Ki Tavo Dvar 2011/5771
Rabbi Neil A. Tow©
To do our best is a goal. It’s a hope, a striving, a desire to fulfill our potential.
When we have a ‘best’ moment it inspires us and gives us strength. It is an ideal moment of sharing when we give something to the world that is nourishing, energizing, and that motivates others to stretch themselves and achieve greater heights.
When we give our best effort, even when that best effort does not reach the level we hoped, it is important for us to recognize the people who helped us, who taught us, who trained us, who devoted their spirit to us so that we could succeed.
The same idea infuses the ritual of bikkurim/first fruits that the Torah describes in the opening verses of parshat Ki Tavo.
When the Israelites enter into the Land, they will bring their first fruits to the Temple, and present them there to the kohen/the priest. Then they will recite the familiar story of our national origins that we read in the Haggadah at our Passover Seders, “My ancestor was a wandering Aramean…We went down to Egypt…God freed us with a mighty hand…brought us to a land flowing with milk and honey, and so now I bring the first fruits of the soil which You, O God, have given me.”
That “You, God, have given me?” Didn’t my family and I plant and tend the soil? Didn’t we work the land, survive through the change of seasons and harvest the crop by bending our own backs, scratching up our hands, and flexing our muscles?

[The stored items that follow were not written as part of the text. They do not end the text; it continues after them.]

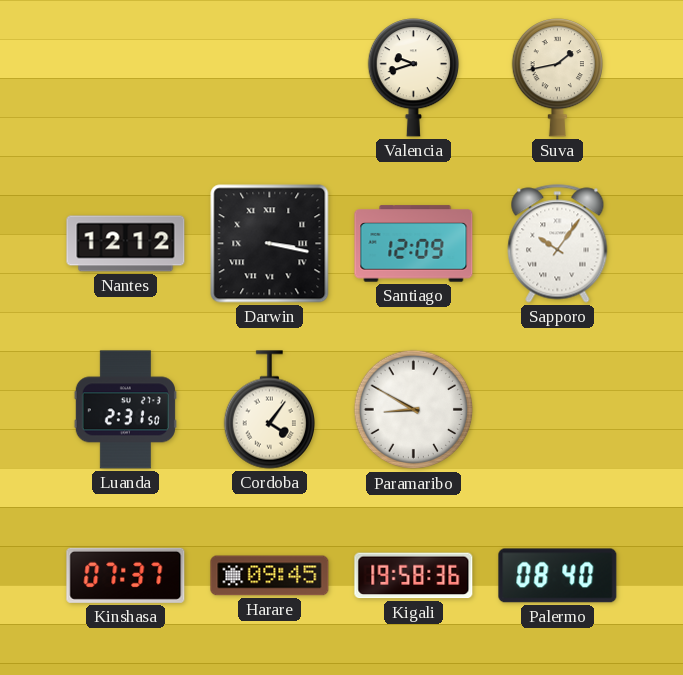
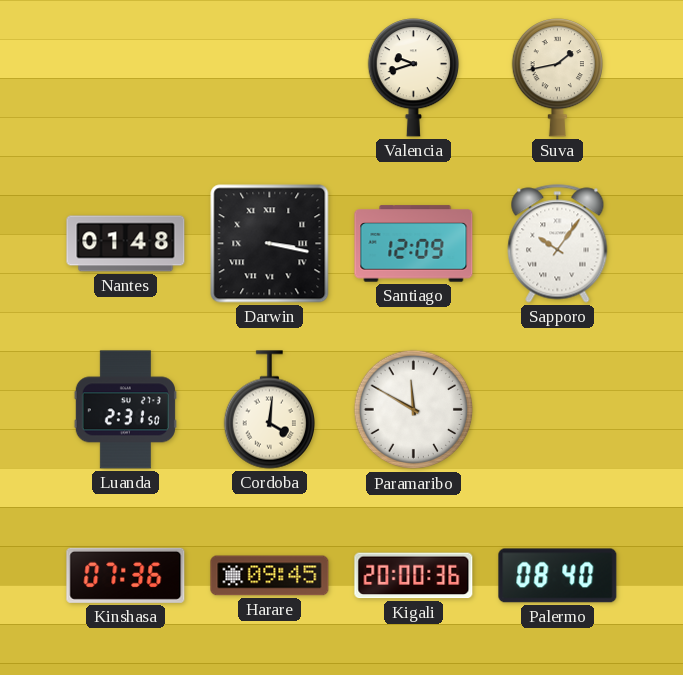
Nantes: 12:12 -> 01:48
Cordoba: 4:06 -> 4:01
Paramaribo: 8:50 -> 11:50
Kinshasa: 07:37 -> 07:36
Kigali: 19:58 -> 20:00
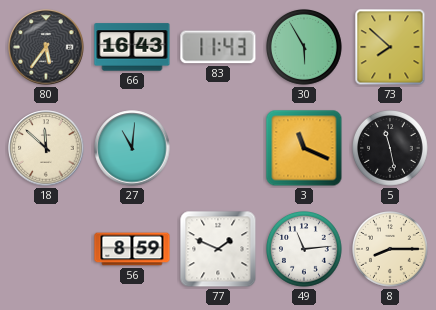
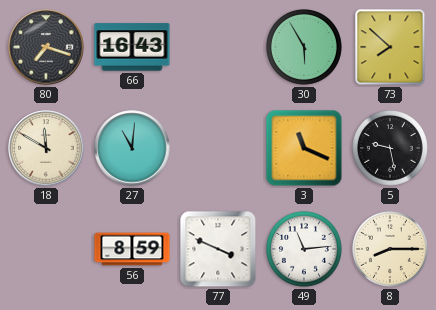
80: 5:36 -> 7:18
83: 11:43 -> none
18: 11:52 -> 11:50
5: 11:28 -> 9:28
77: 1:49 -> 3:49
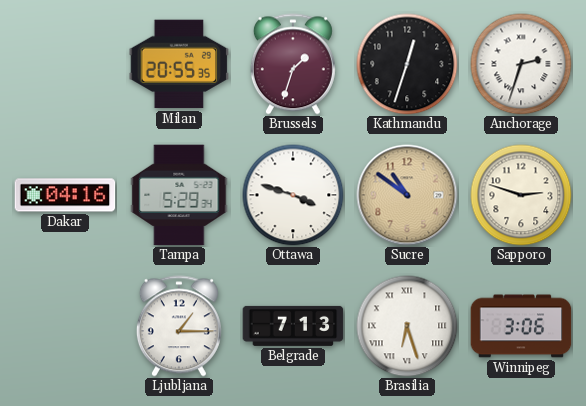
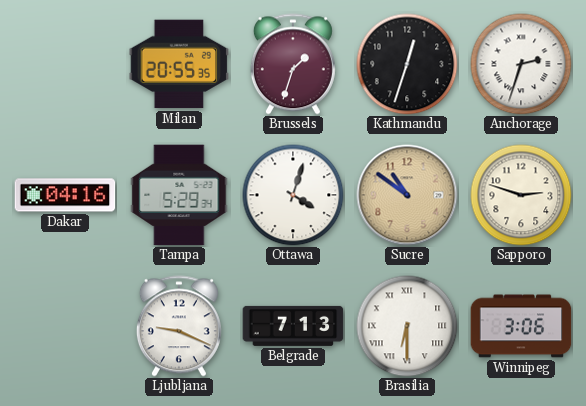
Ottawa: 3:48 -> 4:03
Ljubljana: 1:15 -> 9:19
Brasilia: 6:27 -> 6:30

A commentary called ‘Akedah’ looks closely at the commandment to bring the first fruits and notices that the verse reads, “You will take from the first fruits of the earth that you will bring me’artze’cha/from your land.”
And he makes the following observation: The reason for the commandment of bikurim/first fruits is to remove from our thinking that ‘artzecha’ means the land belongs to us. He argues that we might get stuck on this point and not notice that the same verse ends with, ‘…that Ado-nai, Your God, gives to you…” By bringing the first fruits, we demonstrate that we know the land and its produce are not ours and that the blessings that come from them are infused with the Presence of God who brought us here from Egypt and gave us the opportunity to farm this land.
The same is true as we reflect on all that our coaches, teachers, and mentors have given us to enable us to do our best. Lest we ever begin to think that we are only a product of our own skill, our own initiative, our own inventiveness. How can we recognize all those people who influenced us and guided us to the moment when we are sharing our best with the world? Can we even remember who they all are? It is likely that many of these influences were not even intentional. They happened through chance encounters, things we heard or read from people we do not know personally and may never meet.
If we can raise the consciousness that we are a patchwork stitched from the influence and inspiration of others, then we will keep our humility and sense of self—and in all that we do, we will always be doing our best.